Some people aren't willing to fight for things.  For various reasons.  Whether they believe it's not worth it (sometimes it's not), or because they aren't good enough (sometimes you aren't), or because well shit, it's just too fucking hard to overcome this particular loss.

But the fact is, failure is a part of lifting and life and cannot be avoided.

What matters the most is, how you handle failure, what you learn from it, and what you do with it.

If you let failing destroy you, then you may not get back up from it and thus, yes you failed.  You failed because you refused to get the fuck back up.  Not because something didn't work.  Not because something wasn't perfect.  Not everything works.  Not everything is going to be perfect.  And you have to find a way to understand that that is ok if you do want to succeed.
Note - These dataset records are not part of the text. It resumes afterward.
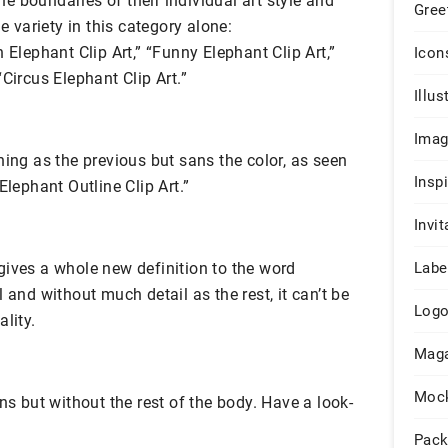
the boundaries of their individual art style and
Gree
he variety in this category alone:
 Elephant Clip Art,” “Funny Elephant Clip Art,”
Icon
Circus Elephant Clip Art.”
Illus
Ima
hing as the previous but sans the color, as seen
Insp
Elephant Outline Clip Art.”
Invit
gives a whole new definition to the word
Labe
l and without much detail as the rest, it can’t be
Log
lity.
Maga
Moc
ns but without the rest of the body. Have a look-
Pack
The path to success is often littered with failures of various kinds.  They serve a purpose, no different than success does.

Success leaves us clues as to what does work.

Failure leaves us clues as to what doesn't.

Fulfilling your own personal greatness means experiencing both, then deciding what you will do with them.  People don't always handle success very well either.  I've had guys tell me that their training was going awesome, and that they were going to make changes.  This makes zero sense.  If something is working for you, milk it until it doesn't.  If something is not working for you, change it to see if those changes bring forth positive results.  If they don't, change it again.  And again.  And again.

Or don't.

And "don't" is what failure REALLY looks like.  It's the inability to be willing to keep making changes until you find success again.